Specter of ethnic conflict appears in Estonia

  • 2001-10-04
  • Aleksei Gunter
TALLINN - Five people were arrested when police dispersed about 100 teenagers, all of Russian origin, who gathered to fight students at an Estonian-language school in a Tallinn suburb on the evening of Sept. 29.

Some sections of the Estonian media see the incident, in which some suffered minor injuries, as the stirrings of ethnic violence.

Trouble appears to have been brewing for some time before the incident outside Jarveotsa secondary school in Tallinn's Oismae district. A minor skirmish between ethnic Russian and ethnic Estonian teenagers occurred in the area the previous week and plans had been laid for the Sept. 29 showdown well in advance, reported the popular newspaper SL Ohtuleht on Oct. 1.

Police spokesman Indrek Raudjalg denied the conflict was ethnically based, claiming it was primarily a matter of rivalry between schools and neighborhoods. The crowd consisted of teenagers from various Tallinn districts, many of whom came to see but not take part in the fight, he said.

Population Affairs Minister Katrin Saks, pointed to the infrequency of such incidents, saying ethnic hatred was not a characteristic of Tallinn's neighborhoods. "Of course somebody may hate someone due to reasons of nationality, but drawing conclusions about the whole population from individual cases is wrong," said Saks.

She added that when she visited the district at 8 p.m. on the evening of the incident the Russian youths she saw did not appear to be looking for trouble.

Her bureau would check all the facts in order to be able to confirm or disprove rumors of ethnic tension, she said. "Some may like to capitalize on rumors of ethnic tension in Oismae," she said.

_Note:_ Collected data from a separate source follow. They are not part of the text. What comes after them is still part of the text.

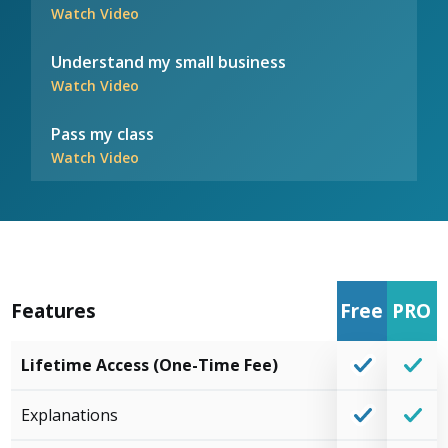
Watch Video
Understand my small business
Watch Video
Pass my class
Watch Video
Features
Free
PRO
Lifetime Access (One-Time Fee)
Explanations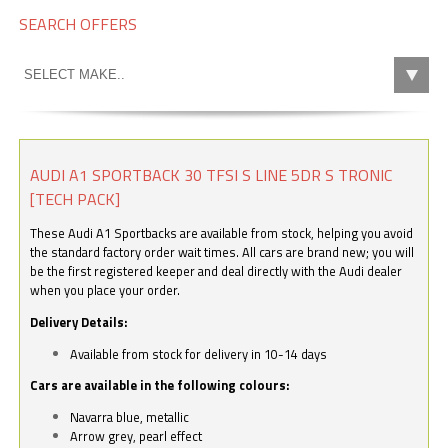
SEARCH OFFERS
AUDI A1 SPORTBACK 30 TFSI S LINE 5DR S TRONIC
[TECH PACK]
These Audi A1 Sportbacks are available from stock, helping you avoid
the standard factory order wait times. All cars are brand new; you will
be the first registered keeper and deal directly with the Audi dealer
when you place your order.
Delivery Details:
Available from stock for delivery in 10-14 days
Cars are available in the following colours:
Navarra blue, metallic
Arrow grey, pearl effect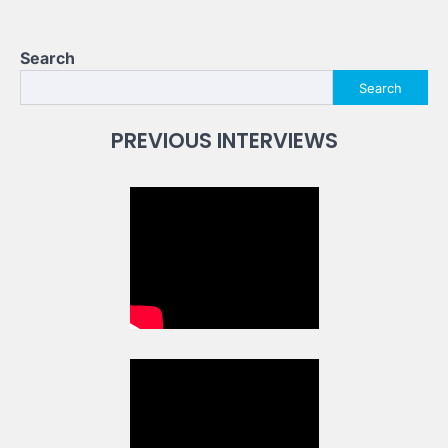
Search
Search
PREVIOUS INTERVIEWS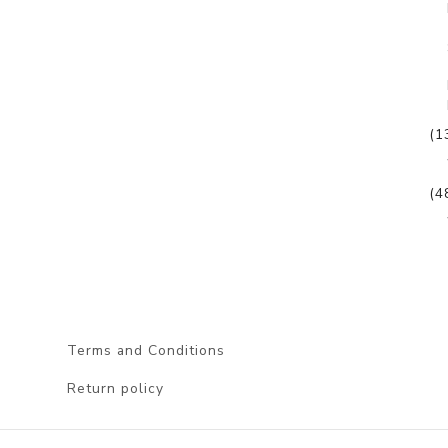
(1
(4
Terms and Conditions
Return policy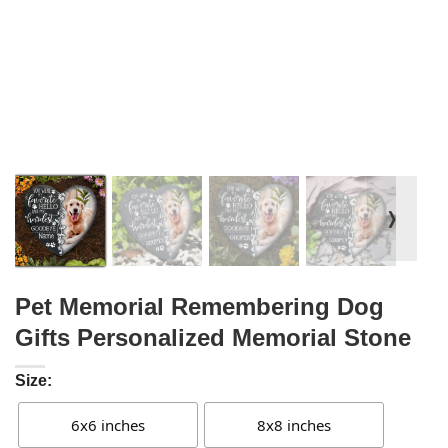
❭
Pet Memorial Remembering Dog
Gifts Personalized Memorial Stone
Size:
6x6 inches
8x8 inches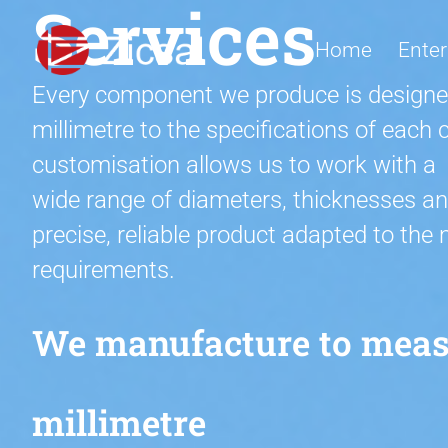
Services
Home
Enter
Every component we produce is designe
millimetre to the specifications of eac
customisation allows us to work with a
wide range of diameters, thicknesses an
precise, reliable product adapted to the
requirements.
We manufacture to measu
millimetre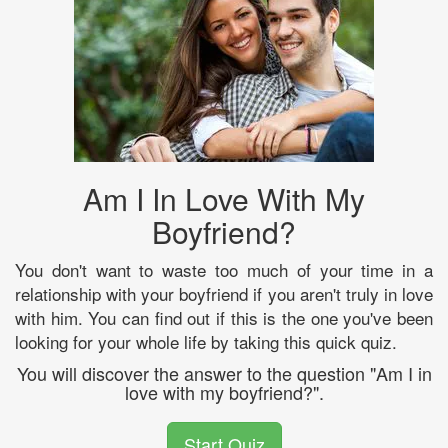
Am I In Love With My
Boyfriend?
You don't want to waste too much of your time in a
relationship with your boyfriend if you aren't truly in love
with him. You can find out if this is the one you've been
looking for your whole life by taking this quick quiz.
You will discover the answer to the question "Am I in
love with my boyfriend?".
Start Quiz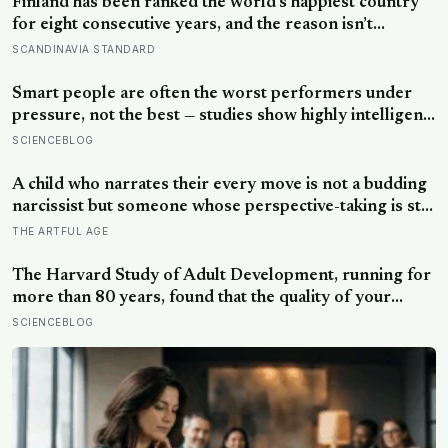
Finland has been ranked the world’s happiest country
for eight consecutive years, and the reason isn’t
constant joy — a Finnish CEO explains it as ‘a sense of
SCANDINAVIA STANDARD
security, trust, and balance,’ the kind of happiness that
doesn’t feel like happiness at all
Smart people are often the worst performers under
pressure, not the best — studies show highly intelligent
people are more likely to crumble when goals are
SCIENCEBLOG
reward-based, and perform significantly better when
the aim is shifted to learning rather than results
A child who narrates their every move is not a budding
narcissist but someone whose perspective-taking is still
coming online, and even in adults we spend about a
THE ARTFUL AGE
third of our talk on ourselves: what constantly talking
about yourself usually means
The Harvard Study of Adult Development, running for
more than 80 years, found that the quality of your
relationships at 50 is a better predictor of your health
SCIENCEBLOG
at 80 than your cholesterol levels — a finding that
reframes what retirement planning is actually for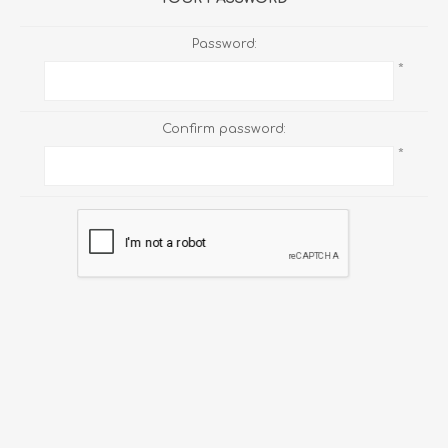
Password:
*
Confirm password:
*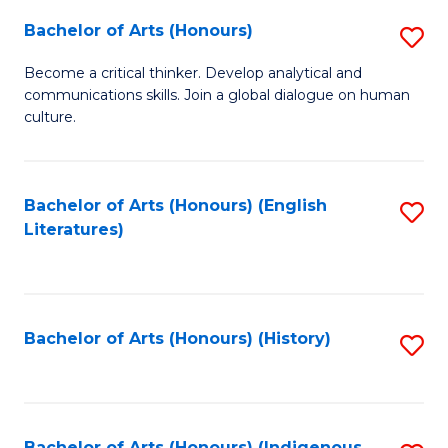
Fa
Bachelor of Arts (Honours)
S
B
Become a critical thinker. Develop analytical and
communications skills. Join a global dialogue on human
of
culture.
Ar
(
Bachelor of Arts (Honours) (English
S
to
Literatures)
to
C
C
Fa
Fa
Bachelor of Arts (Honours) (History)
S
to
C
Bachelor of Arts (Honours) (Indigenous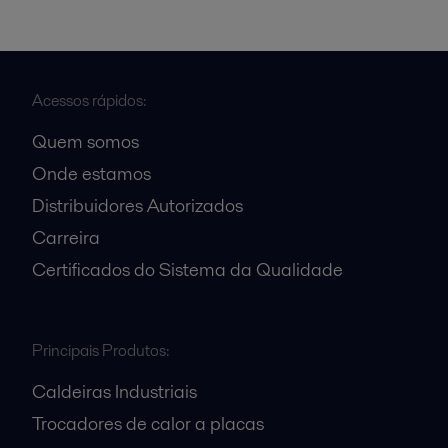
Acessos rápidos:
Quem somos
Onde estamos
Distribuidores Autorizados
Carreira
Certificados do Sistema da Qualidade
Principais Produtos:
Caldeiras Industriais
Trocadores de calor a placas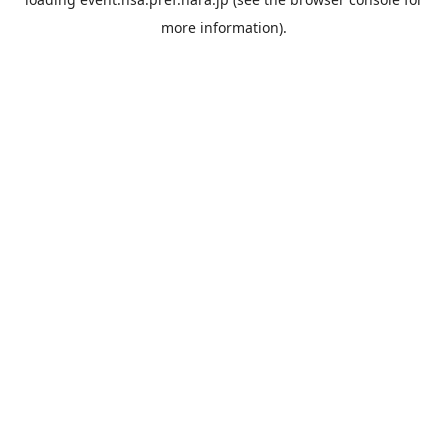
more information).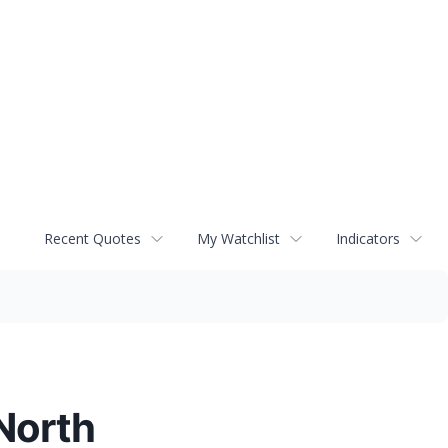
Recent Quotes
My Watchlist
Indicators
 North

The Estonian media reported that the trouble started after a teenage girl named Kadi, from the Oismae neighborhood, jilted her ethnically Estonian boyfriend in favor of an ethnic Russian. Tension between the two young men and their friends turned into what looked like becoming a mass clash between the two groups. SL Ohtuleht's view of the events in Oismae was rejected by the Russian-language press, including Estoniya Daily, which wrote on Oct. 2 that young people did not attack others on the basis of their passports.

Estonia's statistics department reported in January 2000 that of 1.44 million residents of Estonia, 404,925 were ethnic Russians.